In April, the European commission prepared rules for regulating artificial intelligence systems. In particular, the rules classify chat-bots as “moderate risk” and instruct to clearly inform the user that they are not interacting with a person. And remote biometric identification systems are classified as “high risk”, which imposes even more restrictions and requirements on them.
Oleg Kovpak from ID R&D is convinced, that in Russia, there are rather tight restrictions, especially in terms of biometric personal data, and the latest changes signed by the president at the end of last year tighten them even more.
A representative of MTS speaks about the need to refine the existing standards. The company considers it important “to make point adjustments to the legislation on personal data so that companies have the opportunity to process pre-anonymised data, including those accumulated by the state, regulated by law”, and “at the legislative level, simplify the procedure for converting personal data into depersonalized information and allow the use of such information”.
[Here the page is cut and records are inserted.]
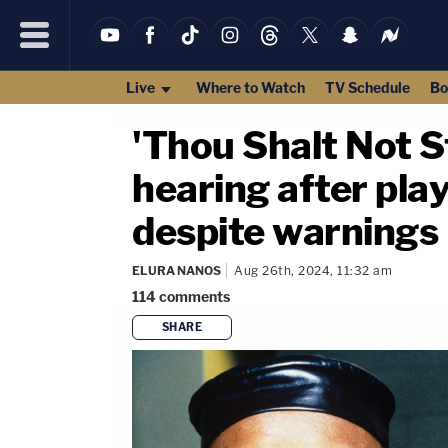
Live
Where to Watch
TV Schedule
Bo
'Thou Shalt Not S
hearing after play
despite warnings
ELURA NANOS
Aug 26th, 2024, 11:32 am
114
comments
SHARE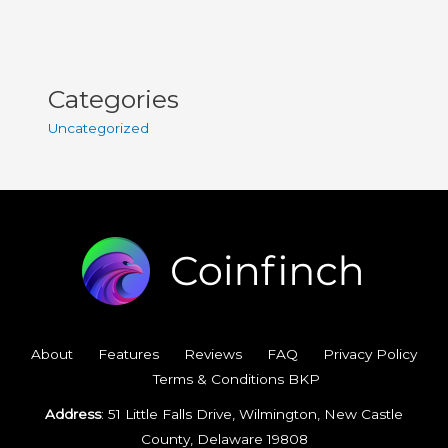
Categories
Uncategorized
About
Features
Reviews
FAQ
Privacy Policy
Terms & Conditions BKP
Address
: 51 Little Falls Drive, Wilmington, New Castle
County, Delaware 19808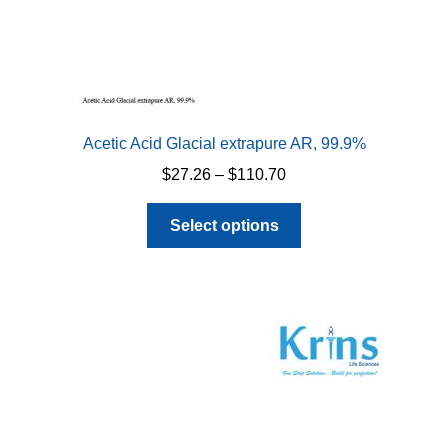
Acetic Acid Glacial extrapure AR, 99.9%
Price
$
27.26
–
$
110.70
range:
This
$27.26
Select options
product
through
has
$110.70
multiple
variants.
The
options
may
be
chosen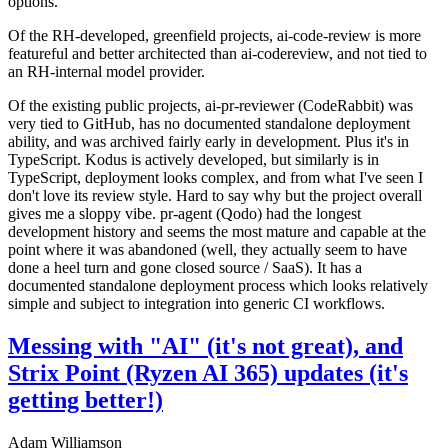
options.
Of the RH-developed, greenfield projects, ai-code-review is more
featureful and better architected than ai-codereview, and not tied to
an RH-internal model provider.
Of the existing public projects, ai-pr-reviewer (CodeRabbit) was
very tied to GitHub, has no documented standalone deployment
ability, and was archived fairly early in development. Plus it's in
TypeScript. Kodus is actively developed, but similarly is in
TypeScript, deployment looks complex, and from what I've seen I
don't love its review style. Hard to say why but the project overall
gives me a sloppy vibe. pr-agent (Qodo) had the longest
development history and seems the most mature and capable at the
point where it was abandoned (well, they actually seem to have
done a heel turn and gone closed source / SaaS). It has a
documented standalone deployment process which looks relatively
simple and subject to integration into generic CI workflows.
Messing with "AI" (it's not great), and
Strix Point (Ryzen AI 365) updates (it's
getting better!)
Adam Williamson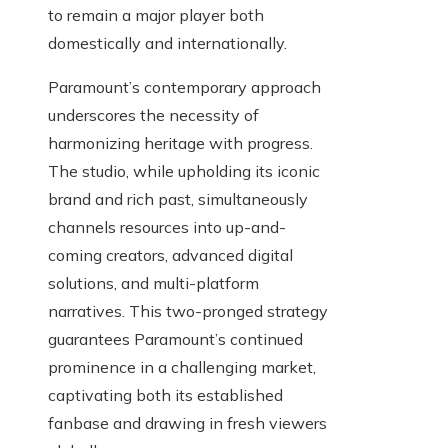
to remain a major player both
domestically and internationally.
Paramount’s contemporary approach
underscores the necessity of
harmonizing heritage with progress.
The studio, while upholding its iconic
brand and rich past, simultaneously
channels resources into up-and-
coming creators, advanced digital
solutions, and multi-platform
narratives. This two-pronged strategy
guarantees Paramount’s continued
prominence in a challenging market,
captivating both its established
fanbase and drawing in fresh viewers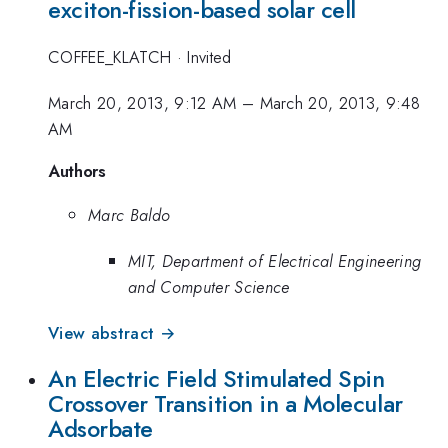
exciton-fission-based solar cell
COFFEE_KLATCH
·
Invited
March 20, 2013, 9:12 AM
–
March 20, 2013, 9:48
AM
Authors
Marc Baldo
MIT, Department of Electrical Engineering
and Computer Science
View abstract →
An Electric Field Stimulated Spin
Crossover Transition in a Molecular
Adsorbate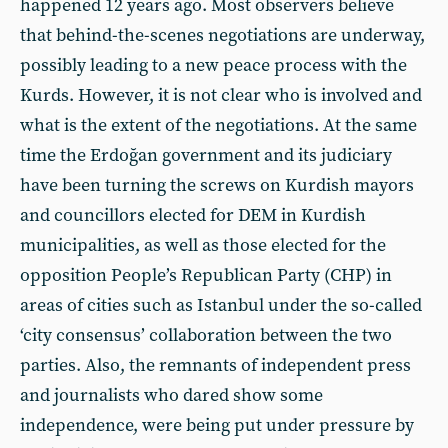
happened 12 years ago. Most observers believe
that behind-the-scenes negotiations are underway,
possibly leading to a new peace process with the
Kurds. However, it is not clear who is involved and
what is the extent of the negotiations. At the same
time the Erdoğan government and its judiciary
have been turning the screws on Kurdish mayors
and councillors elected for DEM in Kurdish
municipalities, as well as those elected for the
opposition People’s Republican Party (CHP) in
areas of cities such as Istanbul under the so-called
‘city consensus’ collaboration between the two
parties. Also, the remnants of independent press
and journalists who dared show some
independence, were being put under pressure by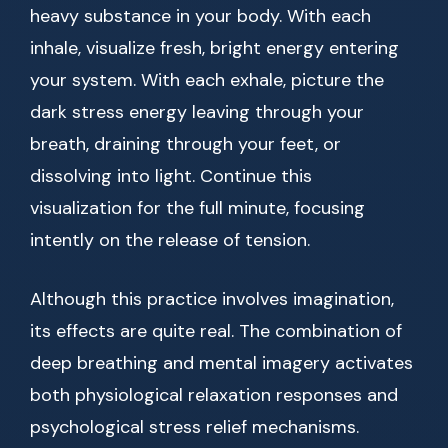
heavy substance in your body. With each
inhale, visualize fresh, bright energy entering
your system. With each exhale, picture the
dark stress energy leaving through your
breath, draining through your feet, or
dissolving into light. Continue this
visualization for the full minute, focusing
intently on the release of tension.
Although this practice involves imagination,
its effects are quite real. The combination of
deep breathing and mental imagery activates
both physiological relaxation responses and
psychological stress relief mechanisms.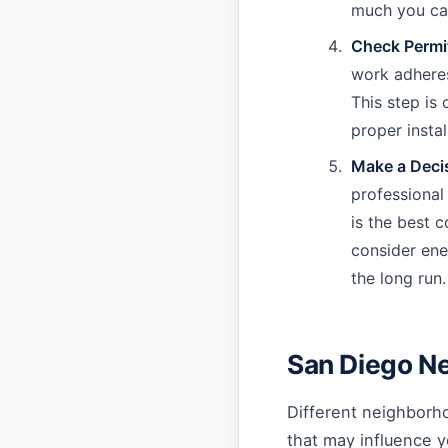
much you can
Check Permi
work adheres
This step is 
proper instal
Make a Deci
professional
is the best c
consider ener
the long run.
San Diego N
Different neighborho
that may influence y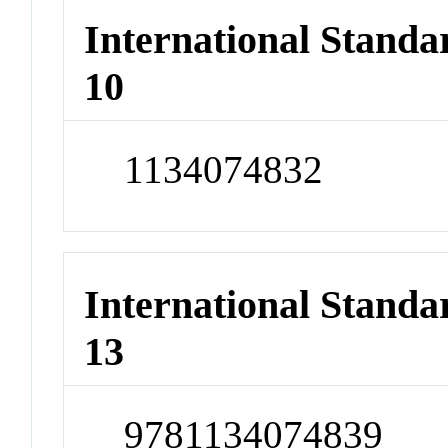
International Stand
10
1134074832
International Stand
13
9781134074839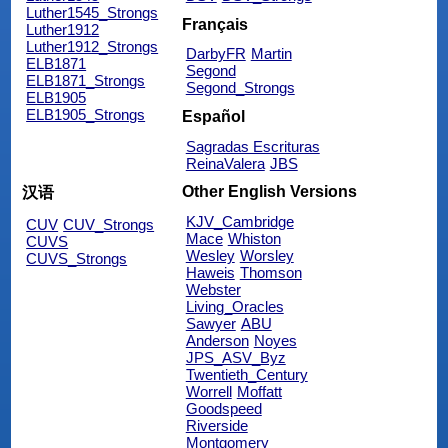
Luther1545_Strongs
Français
Luther1912
Luther1912_Strongs
DarbyFR
Martin
ELB1871
Segond
ELB1871_Strongs
Segond_Strongs
ELB1905
ELB1905_Strongs
Español
Sagradas Escrituras
ReinaValera
JBS
Other English Versions
汉语
KJV_Cambridge
CUV
CUV_Strongs
Mace
Whiston
CUVS
Wesley
Worsley
CUVS_Strongs
Haweis
Thomson
Webster
Living_Oracles
Sawyer
ABU
Anderson
Noyes
JPS_ASV_Byz
Twentieth_Century
Worrell
Moffatt
Goodspeed
Riverside
Montgomery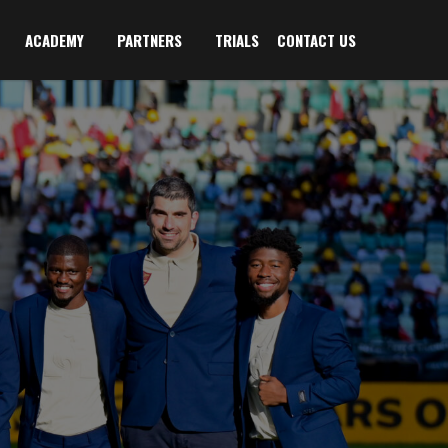
ACADEMY
PARTNERS
TRIALS
CONTACT US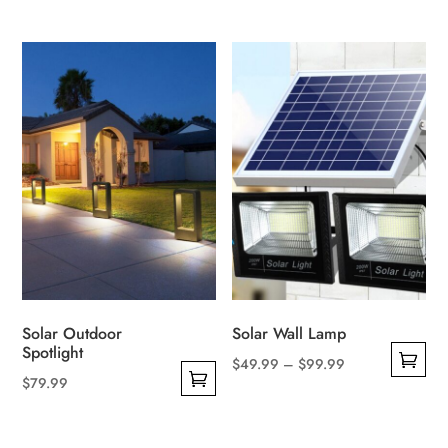
Solar Outdoor
Solar Wall Lamp
Spotlight
Price
$
49.99
–
$
99.99
$
79.99
This
range:
This
product
$49.99
product
has
through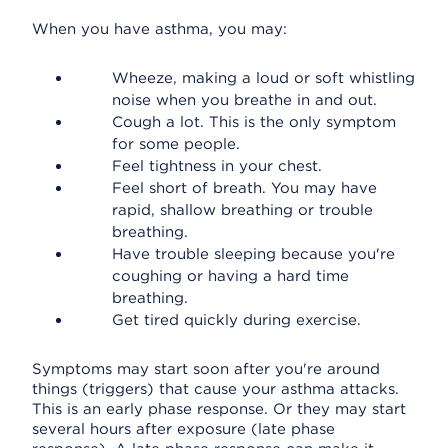
When you have asthma, you may:
Wheeze, making a loud or soft whistling
noise when you breathe in and out.
Cough a lot. This is the only symptom
for some people.
Feel tightness in your chest.
Feel short of breath. You may have
rapid, shallow breathing or trouble
breathing.
Have trouble sleeping because you're
coughing or having a hard time
breathing.
Get tired quickly during exercise.
Symptoms may start soon after you're around
things (triggers) that cause your asthma attacks.
This is an early phase response. Or they may start
several hours after exposure (late phase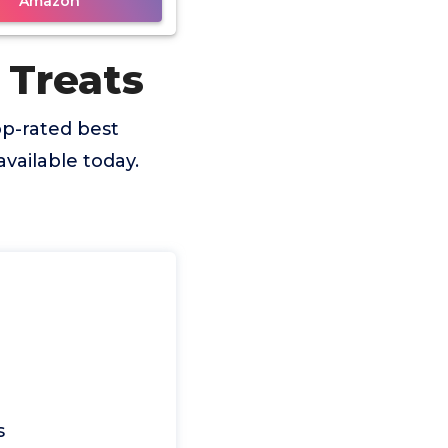
Amazon
 Treats
p-rated best
vailable today.
s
Igor Kalinin from TWIN has the opposite point of view. He believes that in Russia bots are still minimally limited by regulators — and this gives developers more freedom. But the lack of legislation also indicates a lack of recognition. In his opinion, voice technologies do not yet seem to be a priority area for the government. Moreover, in order to build cooperation with state-owned companies, it is necessary to overcome many restrictions. But at the same time, he recalled that the Ministry of Digital Development intends to provide public services in a dialogue mode with a smart assistant, and, according to the expert, this plan can be implemented in the next few years.